Neustart auf Schienen: Die Deutsche Bahn setzt auf Zuverlässigkeit und frischen Wind
Heute ist der 25.06.2026 und in Deggendorf gibt es Neuigkeiten von der Deutschen Bahn, die für Aufregung sorgen. Bahnchefin Evelyn Palla hat beim jüngsten Aufsichtsratsmeeting eine neue Konzernstrategie vorgestellt, die einen klaren Bruch mit den früheren Zielen darstellt. Statt einer Verdopplung der Reisendenzahlen liegt der Fokus nun ganz auf Zuverlässigkeit und dem Reiseerlebnis der Kunden. Das klingt erst einmal gut, aber die Realität sieht etwas anders aus.
Die Bahn steckt in einer tiefen Krise, die durch marode Infrastruktur und unbefriedigende Pünktlichkeitswerte gekennzeichnet ist. Pallas Ansatz? Ein tiefgreifender Umbau des Konzerns.

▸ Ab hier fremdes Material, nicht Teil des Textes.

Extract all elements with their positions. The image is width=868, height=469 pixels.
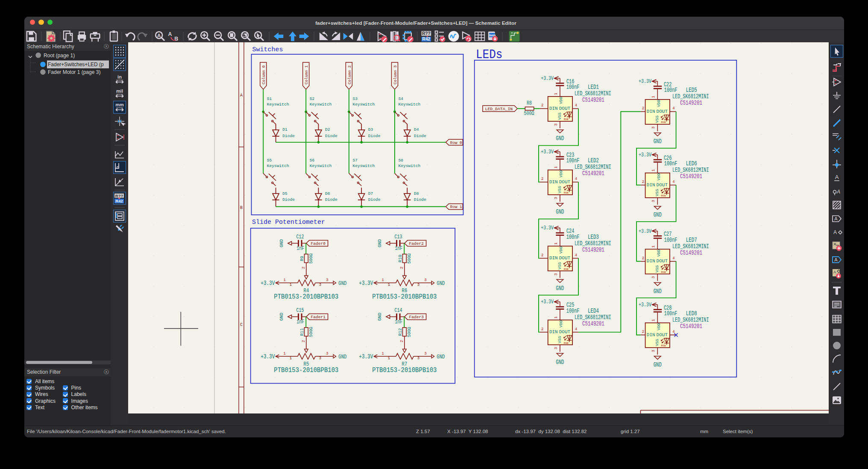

Dabei sollen regionale Manager künftig mehr Verantwortung übernehmen und für die Verkehrsqualität sowie die Einhaltung wichtiger Kennzahlen zuständig sein. Das hat was, oder? Wenn man sich vorstellt, dass die Entscheidungsträger nun näher am Geschehen sind, könnte das tatsächlich einen frischen Wind bringen.
Ein dreiphasiger Plan für die Zukunft
Der Umbau erfolgt in drei Phasen, die wie folgt geplant sind: Zuerst wird in diesem Jahr die Grundlage für die Neuausrichtung gelegt. Dann, zwischen 2027 und 2030, steht die Sanierung des Schienennetzes auf dem Plan. Und schließlich sollen bis 2035 Qualitäts- und Pünktlichkeitsverbesserungen erfolgen, die einen „Sanierungsmarathon“ abschließen. Man fragt sich schon, ob das alles rechtzeitig klappen kann.
Ein ambitioniertes Ziel hat die DB sich auch gesetzt: Bis 2030 möchte man ein operatives Ergebnis von 1,7 Milliarden Euro erreichen. Das klingt nach einem großen Schritt, vor allem wenn man bedenkt, dass rund 28.000 Baustellen für dieses Jahr eingeplant sind, um das marode Schienennetz endlich in den Griff zu bekommen. Es wird also ordentlich geschaufelt, das kann man sagen.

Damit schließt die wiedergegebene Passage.